Après deux années de recul, les défaillances d’entreprises devraient croître en 2022 et 2023 à l’échelle mondiale, et dépasser ainsi leur niveau pré-pandémie.
Une croissance économique significativement revue à la baisse en 2022, à moins de 1%, l’envolée de la facture énergétique, la hausse des taux d’intérêt et des salaires, entre autres facteurs, pèseront fortement sur la rentabilité et la trésorerie des entreprises marocaines.
Les pressions inflationnistes, le resserrement monétaire, la crise énergétique et les perturbations des chaînes d’approvisionnement mettent la trésorerie des entreprises en péril.

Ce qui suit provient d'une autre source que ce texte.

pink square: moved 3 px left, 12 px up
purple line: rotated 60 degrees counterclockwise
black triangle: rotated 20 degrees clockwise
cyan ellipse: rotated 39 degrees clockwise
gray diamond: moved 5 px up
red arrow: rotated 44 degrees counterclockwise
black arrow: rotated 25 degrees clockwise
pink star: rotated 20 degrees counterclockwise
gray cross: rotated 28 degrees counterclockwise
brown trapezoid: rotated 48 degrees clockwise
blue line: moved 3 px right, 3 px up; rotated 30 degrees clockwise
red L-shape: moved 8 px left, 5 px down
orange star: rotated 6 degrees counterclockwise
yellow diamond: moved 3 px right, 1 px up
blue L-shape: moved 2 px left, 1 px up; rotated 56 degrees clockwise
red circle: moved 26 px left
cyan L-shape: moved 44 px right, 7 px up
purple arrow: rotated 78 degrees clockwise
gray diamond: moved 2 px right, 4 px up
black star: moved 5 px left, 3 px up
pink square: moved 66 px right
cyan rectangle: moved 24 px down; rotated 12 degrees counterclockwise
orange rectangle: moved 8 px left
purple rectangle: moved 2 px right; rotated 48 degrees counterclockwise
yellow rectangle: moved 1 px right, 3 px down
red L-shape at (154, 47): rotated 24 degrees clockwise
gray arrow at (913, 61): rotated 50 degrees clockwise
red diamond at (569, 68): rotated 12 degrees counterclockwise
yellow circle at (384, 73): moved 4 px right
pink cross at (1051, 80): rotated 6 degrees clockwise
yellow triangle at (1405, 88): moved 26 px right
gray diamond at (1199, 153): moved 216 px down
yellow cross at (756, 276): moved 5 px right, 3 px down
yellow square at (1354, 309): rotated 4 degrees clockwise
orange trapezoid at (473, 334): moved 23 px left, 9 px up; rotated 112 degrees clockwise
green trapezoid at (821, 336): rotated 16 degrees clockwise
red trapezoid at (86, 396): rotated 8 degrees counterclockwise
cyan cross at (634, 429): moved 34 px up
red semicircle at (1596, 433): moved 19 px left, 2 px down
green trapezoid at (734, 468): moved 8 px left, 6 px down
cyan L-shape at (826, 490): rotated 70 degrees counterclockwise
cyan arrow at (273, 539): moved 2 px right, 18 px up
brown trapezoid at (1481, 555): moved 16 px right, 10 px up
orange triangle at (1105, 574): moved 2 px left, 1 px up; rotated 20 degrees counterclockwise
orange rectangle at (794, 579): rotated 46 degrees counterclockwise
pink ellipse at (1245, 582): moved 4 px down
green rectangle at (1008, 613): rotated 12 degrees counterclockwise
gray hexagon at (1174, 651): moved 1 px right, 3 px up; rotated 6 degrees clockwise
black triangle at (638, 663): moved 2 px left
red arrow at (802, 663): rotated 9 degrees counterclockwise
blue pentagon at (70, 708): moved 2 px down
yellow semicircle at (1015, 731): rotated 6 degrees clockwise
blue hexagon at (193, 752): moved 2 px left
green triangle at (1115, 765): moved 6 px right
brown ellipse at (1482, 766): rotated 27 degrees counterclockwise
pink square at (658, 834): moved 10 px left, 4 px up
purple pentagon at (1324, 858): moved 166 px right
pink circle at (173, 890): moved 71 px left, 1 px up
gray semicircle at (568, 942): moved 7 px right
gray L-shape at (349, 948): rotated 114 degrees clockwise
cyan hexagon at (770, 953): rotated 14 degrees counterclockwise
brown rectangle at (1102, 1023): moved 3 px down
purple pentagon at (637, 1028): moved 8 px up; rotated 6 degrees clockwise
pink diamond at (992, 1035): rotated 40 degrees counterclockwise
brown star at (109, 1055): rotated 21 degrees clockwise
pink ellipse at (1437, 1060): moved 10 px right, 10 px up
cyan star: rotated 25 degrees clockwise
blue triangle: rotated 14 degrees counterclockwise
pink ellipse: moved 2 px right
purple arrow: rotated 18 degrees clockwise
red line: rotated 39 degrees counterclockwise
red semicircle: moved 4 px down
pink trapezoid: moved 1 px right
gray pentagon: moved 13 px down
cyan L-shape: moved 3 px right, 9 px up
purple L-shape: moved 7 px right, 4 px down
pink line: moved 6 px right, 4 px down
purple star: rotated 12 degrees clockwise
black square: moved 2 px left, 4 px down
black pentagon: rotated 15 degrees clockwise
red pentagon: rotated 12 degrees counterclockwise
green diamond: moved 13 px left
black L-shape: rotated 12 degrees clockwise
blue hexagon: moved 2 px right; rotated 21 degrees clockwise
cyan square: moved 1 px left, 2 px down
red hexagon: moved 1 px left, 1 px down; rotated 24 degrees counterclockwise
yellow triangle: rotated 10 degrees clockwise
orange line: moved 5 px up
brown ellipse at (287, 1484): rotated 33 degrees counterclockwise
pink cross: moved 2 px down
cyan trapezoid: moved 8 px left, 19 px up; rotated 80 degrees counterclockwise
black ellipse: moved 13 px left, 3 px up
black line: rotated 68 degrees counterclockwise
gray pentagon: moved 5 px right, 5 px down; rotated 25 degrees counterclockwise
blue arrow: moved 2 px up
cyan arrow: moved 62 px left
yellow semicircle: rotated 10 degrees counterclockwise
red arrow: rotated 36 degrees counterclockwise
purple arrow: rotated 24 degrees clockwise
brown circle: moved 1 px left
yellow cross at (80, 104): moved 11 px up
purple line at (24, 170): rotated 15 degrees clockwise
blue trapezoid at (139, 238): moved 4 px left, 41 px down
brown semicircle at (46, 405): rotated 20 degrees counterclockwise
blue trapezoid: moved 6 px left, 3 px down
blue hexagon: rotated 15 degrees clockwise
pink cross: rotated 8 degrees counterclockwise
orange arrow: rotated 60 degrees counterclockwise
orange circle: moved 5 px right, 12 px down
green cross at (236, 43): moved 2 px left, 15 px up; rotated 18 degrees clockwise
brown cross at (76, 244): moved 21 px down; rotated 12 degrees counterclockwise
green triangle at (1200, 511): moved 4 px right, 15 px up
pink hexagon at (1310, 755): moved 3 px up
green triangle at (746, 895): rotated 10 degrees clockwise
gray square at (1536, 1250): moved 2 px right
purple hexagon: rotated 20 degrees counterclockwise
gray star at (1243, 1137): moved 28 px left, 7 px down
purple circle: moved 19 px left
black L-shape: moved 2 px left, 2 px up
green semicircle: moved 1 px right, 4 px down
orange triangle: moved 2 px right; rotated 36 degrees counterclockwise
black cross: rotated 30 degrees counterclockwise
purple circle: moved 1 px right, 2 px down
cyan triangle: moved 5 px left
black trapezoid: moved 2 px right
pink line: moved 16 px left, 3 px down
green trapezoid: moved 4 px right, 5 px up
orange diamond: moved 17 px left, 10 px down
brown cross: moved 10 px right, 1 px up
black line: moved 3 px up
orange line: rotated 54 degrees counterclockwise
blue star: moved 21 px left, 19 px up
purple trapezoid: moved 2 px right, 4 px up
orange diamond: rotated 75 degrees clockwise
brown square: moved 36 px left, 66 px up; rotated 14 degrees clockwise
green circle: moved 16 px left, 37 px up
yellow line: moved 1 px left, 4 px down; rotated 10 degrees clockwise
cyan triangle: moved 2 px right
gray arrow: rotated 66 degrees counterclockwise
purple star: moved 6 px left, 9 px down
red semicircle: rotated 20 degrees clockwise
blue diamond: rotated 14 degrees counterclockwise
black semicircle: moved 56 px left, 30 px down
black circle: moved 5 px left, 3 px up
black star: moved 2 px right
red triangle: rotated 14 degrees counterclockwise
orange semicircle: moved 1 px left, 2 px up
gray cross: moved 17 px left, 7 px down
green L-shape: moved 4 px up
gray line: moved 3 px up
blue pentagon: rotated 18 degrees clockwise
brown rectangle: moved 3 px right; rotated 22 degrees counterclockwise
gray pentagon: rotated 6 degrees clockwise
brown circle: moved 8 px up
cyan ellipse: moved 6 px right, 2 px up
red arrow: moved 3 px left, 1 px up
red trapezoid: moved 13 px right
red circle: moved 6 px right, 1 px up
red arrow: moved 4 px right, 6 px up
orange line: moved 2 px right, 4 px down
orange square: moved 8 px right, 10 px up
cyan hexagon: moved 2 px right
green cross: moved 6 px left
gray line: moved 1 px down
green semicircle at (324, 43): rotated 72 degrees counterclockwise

Toutefois, de nombreux gouvernements ont décidé de déployer des politiques budgétaires fortes pour faire face à la situation actuelle. Ces mesures seront-elles suffisantes pour empêcher une forte hausse des défaillances d’entreprises à l’échelle mondiale et locale ? Allianz Trade, le leader mondial de l’assurance-crédit, s’est penché sur la question dans sa dernière étude.
Selon Allianz Trade, les défaillances d’entreprises devraient rebondir à l’échelle mondiale en 2022 (+10%) et en 2023 (+19%). Deux rebonds significatifs, qui surviendront après deux années consécutives de recul, et qui devraient ramener les défaillances au-dessus de leurs niveaux pré-pandémie dès l’année prochaine (+2%).
«Le rebond des défaillances d’entreprises est déjà une réalité pour de nombreux pays, en particulier les principaux marchés européens comme le Royaume-Uni, la France, l’Espagne, les Pays-Bas, la Belgique et la Suisse. Ces marchés expliquent d’ailleurs deux-tiers de la hausse des défaillances d’entreprises attendue à l’échelle mondiale cette année. La moitié des pays que nous avons analysés ont d’ores et déjà enregistré une croissance des défaillances d’entreprises à deux chiffres lors du premier semestre 2022. A l’inverse, les Etats-Unis, la Chine, l’Allemagne, l’Italie et le Brésil continuent de témoigner de faibles niveaux de défaillance, mais la tendance devrait s’inverser l’année prochaine dans ces pays», détaille Maxime Lemerle, Responsable des études défaillances chez Allianz Trade.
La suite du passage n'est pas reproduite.